His daughter rose from the sofa, startled by the suddenness of his entrance. It is a small action, that of opening a door, and entering a room; but there was as great a change in Mr. Hillary’s performance of it, as if twenty years had suddenly been lifted from his life.

“My darling!” he cried, taking his daughter in his arms, “it is you whom I have to thank. It was your doing, was it not?”

“What, papa?”

“The money—the twenty thousand pounds.”

“Twenty thousand pounds!”

She thought the burning pain in her head had engendered some sudden delirium. She could not believe that this was her father’s face, lighted by a hopeful smile, such as she had not seen upon it during the last three years.

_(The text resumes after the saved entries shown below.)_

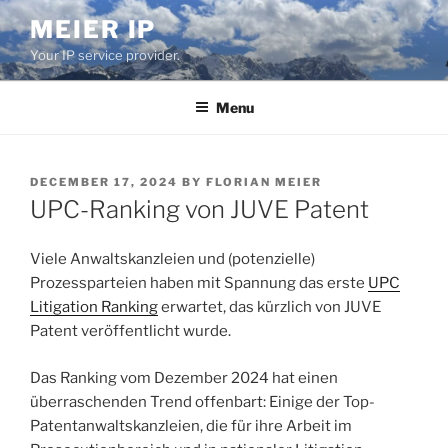
Skip
MEIER IP
to
Your IP service provider.
content
Menu
POSTED
DECEMBER 17, 2024
BY
FLORIAN MEIER
ON
UPC-Ranking von JUVE Patent
Viele Anwaltskanzleien und (potenzielle)
Prozessparteien haben mit Spannung das erste
UPC
Litigation Ranking
erwartet, das kürzlich von JUVE
Patent veröffentlicht wurde.
Das Ranking vom Dezember 2024 hat einen
überraschenden Trend offenbart: Einige der Top-
Patentanwaltskanzleien, die für ihre Arbeit im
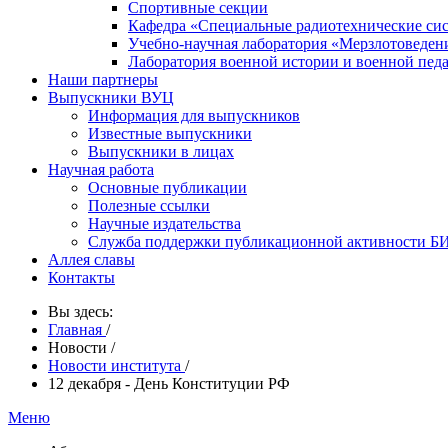
Спортивные секции
Кафедра «Специальные радиотехнические си
Учебно-научная лаборатория «Мерзлотоведен
Лаборатория военной истории и военной пед
Наши партнеры
Выпускники ВУЦ
Информация для выпускников
Известные выпускники
Выпускники в лицах
Научная работа
Основные публикации
Полезные ссылки
Научные издательства
Служба поддержки публикационной активности 
Аллея славы
Контакты
Вы здесь:
Главная
/
Новости
/
Новости института
/
12 декабря - День Конституции РФ
Меню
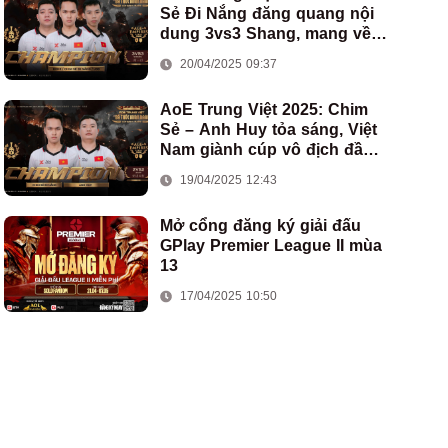
Sẻ Đi Nắng đăng quang nội
dung 3vs3 Shang, mang về
chức vô địch thứ hai cho
20/04/2025 09:37
đoàn AoE Việt Nam
AoE Trung Việt 2025: Chim
Sẻ – Anh Huy tỏa sáng, Việt
Nam giành cúp vô địch đầu
tiên ở thể thức 2vs2 Assyrian
19/04/2025 12:43
Mở cổng đăng ký giải đấu
GPlay Premier League II mùa
13
17/04/2025 10:50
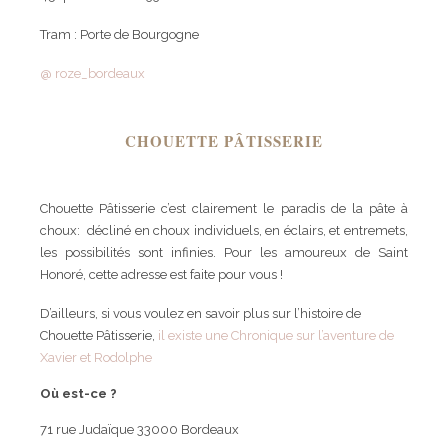
Tram : Porte de Bourgogne
@ roze_bordeaux
CHOUETTE PÂTISSERIE
Chouette Pâtisserie c’est clairement le paradis de la pâte à
choux: décliné en choux individuels, en éclairs, et entremets,
les possibilités sont infinies. Pour les amoureux de Saint
Honoré, cette adresse est faite pour vous !
D’ailleurs, si vous voulez en savoir plus sur l’histoire de
Chouette Pâtisserie,
il existe une Chronique sur l’aventure de
Xavier et Rodolphe
Où est-ce ?
71 rue Judaïque 33000 Bordeaux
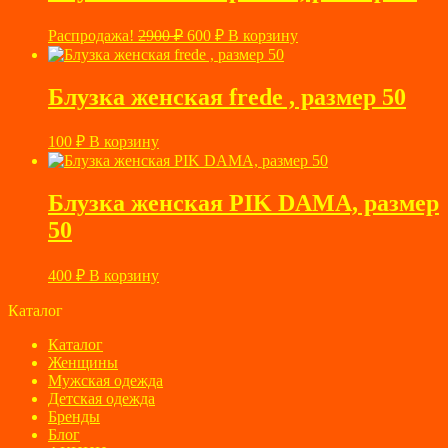
Первоначальная
Текущая
Распродажа!
2900
₽
600
₽
В корзину
цена
цена:
составляла
600 ₽.
2900 ₽.
Блузка женская frede , размер 50
100
₽
В корзину
Блузка женская PIK DAMA, размер
50
400
₽
В корзину
Каталог
Каталог
Женщины
Мужская одежда
Детская одежда
Бренды
Блог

“What twenty thousand pounds, papa?”

“The sum that has been placed to my credit to-day anonymously. The bank people refused to tell me the name of my benefactor. I look to you, Maude, to solve the mystery. There is only one man whom I know of, rich enough to advance such a sum of money—young enough to do it in so Utopian a manner. There is only one man, Maude, and his name is Francis Tredethlyn. Tell me, my dear, have I guessed rightly?”

“You have, papa. Yes, I am sure you have. Poor fellow! and I was so angry with him last night. It was very good of him to do this, papa.”

“Good of him!” cried the merchant—“good of him to lend twenty thousand pounds, without a halfpennyworth of security! Upon my word, Maude, it is good; and I can assure you it’s a kind of goodness that is very uncommon in the City.”